Dünya imtihanımızın seyir defteri.

Bir tarafı kalble alâkalı.

Bir tarafı melekler sokağında.

Bir tarafı şeytan askerlerinin taarruzuna maruz.

Şeytanın ele geçirmek, yuva yapmak, kendi arzusuna göre dönüştürmek ve kullanmak istediği...

Fücur ile takva arasında gidip gelme potansiyeline sahip.

Kötülüğün kumanda üssü olmaya da, kendi kendisiyle hesaplaşmaya, itmi’nanın, rıza makamının doruklarına tırmanmaya da istidadla donatılan...

İnsanı, hayvandan daha aşağılara da sürükleyebilen, ama güzelliklerle donanmasına imkan da sağlayan...

Rahmani bir terbiye de yüklenebilen, şeytani vasıfları da kuşanabilen...

Evet, içimizdeki.

Tutkularımızın, sevgilerimizin, isteklerimizin, redlerimizin odaklaştığı ve her birinde Rahmanilikle Şeytanilik arasında salınma potansiyelinin yüklendiği dünya.

Mutlak kötü değil.

Lanetlenmesi gereken değil.

Aksine insanın Rahmaniyet yolunda, belki Miraclara doğru tırmanma şeridi, ya da bineği, burağı olabilen şey.

Görmediğimiz, elimizle tutamadığımız ama, bir kere devreye girdiğinde varlığını bazen bir karşı konulmaz talep halinde, bazen korku, ürperme halinde hissettiğimiz, bazen sevdaya dönüşen bazen nefretin odağı haline gelen şey.

İnsan Şeytan’la dost olmayacak. Şeytan’ın “evliyası – dostları” arasına girmeyecek.

Çünkü Şeytan insanın düşmanı olarak yaratılmış ve ona, insanın içine odaklanma, yuvalanma, damarlarında dolaşma imkanı tanınmış.

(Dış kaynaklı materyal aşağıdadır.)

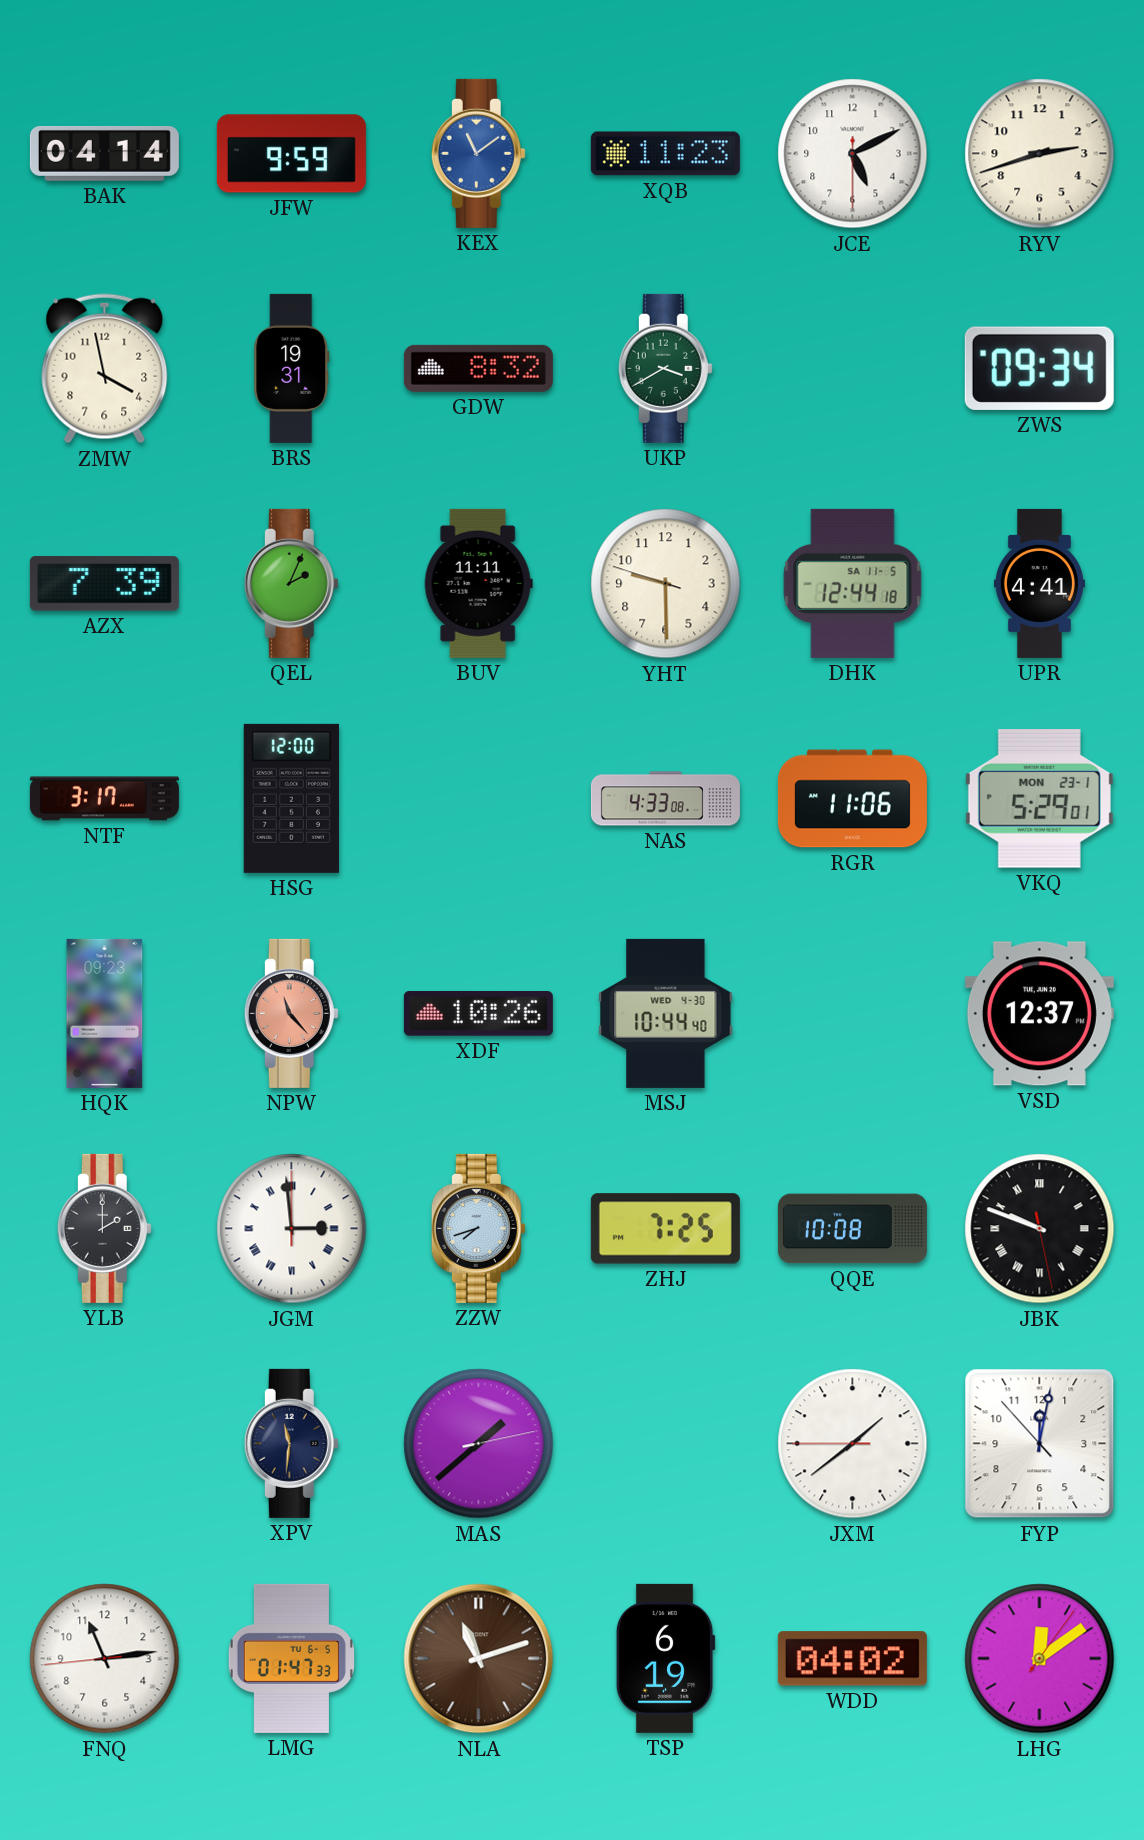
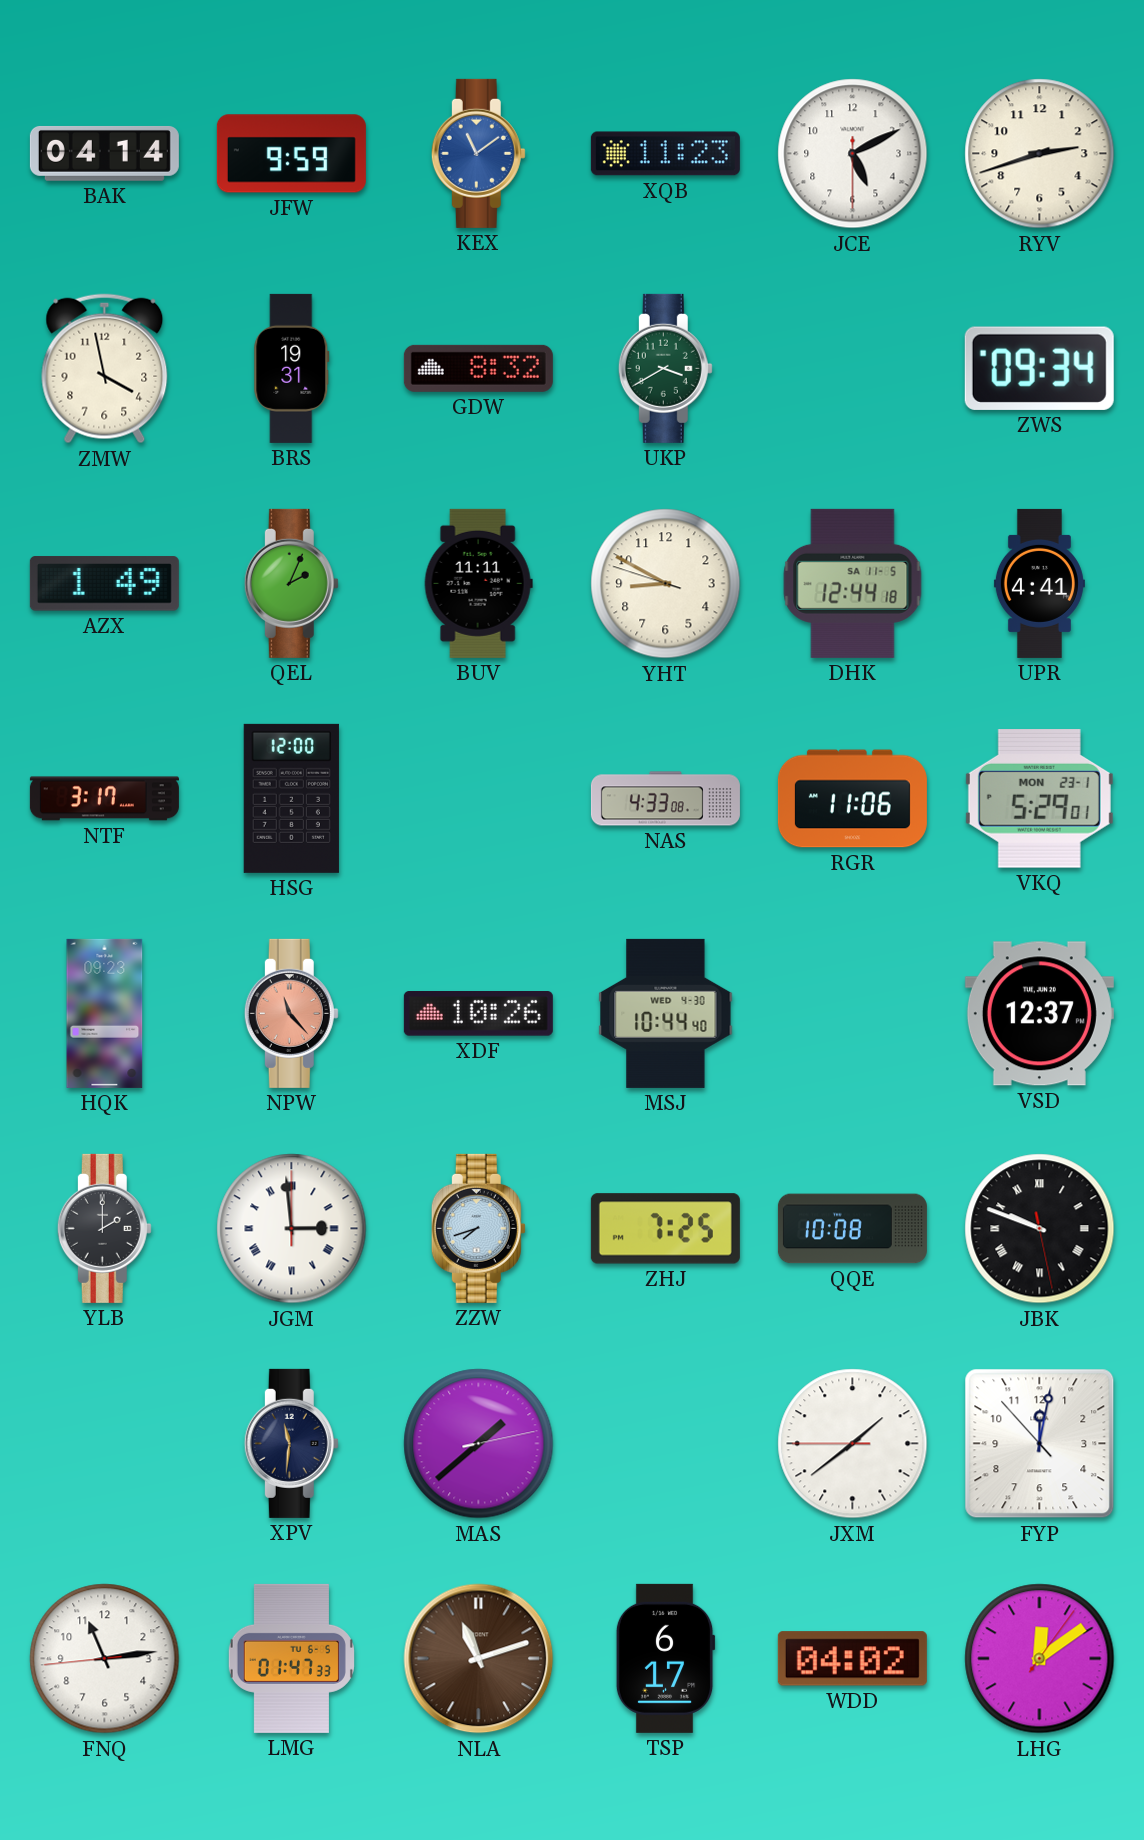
AZX: 7:39 -> 1:49
YHT: 9:29 -> 8:49
TSP: 6:19 -> 6:17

Şeytan tamamen insanın içine oynuyor.

Kimi zaman açlıkla korkutuyor, herkese rızık verenin Allah Teala olduğunu unutturuyor, anneyi - babayı, ana rahmindeki çocuğu öldürtecek hale getiriyor, kimi zaman kötülükleri (Rabbin sınırlarını aşma, Rabbin yolundan sapma anlamına) günahları süslüyor, onları içimize sinecek, taleplerimizi ona yöneltecek, yoğunlaştıracak hale getiriyor...

Beysin paşasın diyor, patronsun diyor, babasın diyor, kadınsın diyor, gençsin diyor, halksın diyor, güzelsin diyor, çirkinsin diyor, zenginsin diyor, fakirsin diyor, yazarsın diyor, hocasın, müftüsün diyor, profesörsün diyor... insanın her türlü özelliğinden, bir, yoldan çıkarma, saptırma yönelişi üretmeye çalışıyor.

NEFSİN FARKINA VARMALI

Şeytanın nefsimizle oynadığının, çentik attığının, üzerine çullandığının farkına varmalı.

Buna karşı teyakkuz halinde bulunmalı.

İçimize kirli hava doldurmayız, ciğerlerimizi koruruz.

Çürük bir meyveyi yemez, kokmuş bir yemeği midemize göndermeyiz.

Ama ya içimiz çürümüşse... Ya içimiz boşalmışsa güzelliklerden...

Bir uzvumuzda yaralanma olsa tedavi için çaresini ararız. Ya metastas yapmışsa içimizdeki şeytan yuvalanması, kalbimizin formatını bozmuşsa, nefsimizin dizginini ele geçirmişse...

Nefisle şeytanın buluşmasına ve ortaklık kurup bizim ebediyyet yolculuğumuzun üstüne oturmasına asla imkân sağlamamalı.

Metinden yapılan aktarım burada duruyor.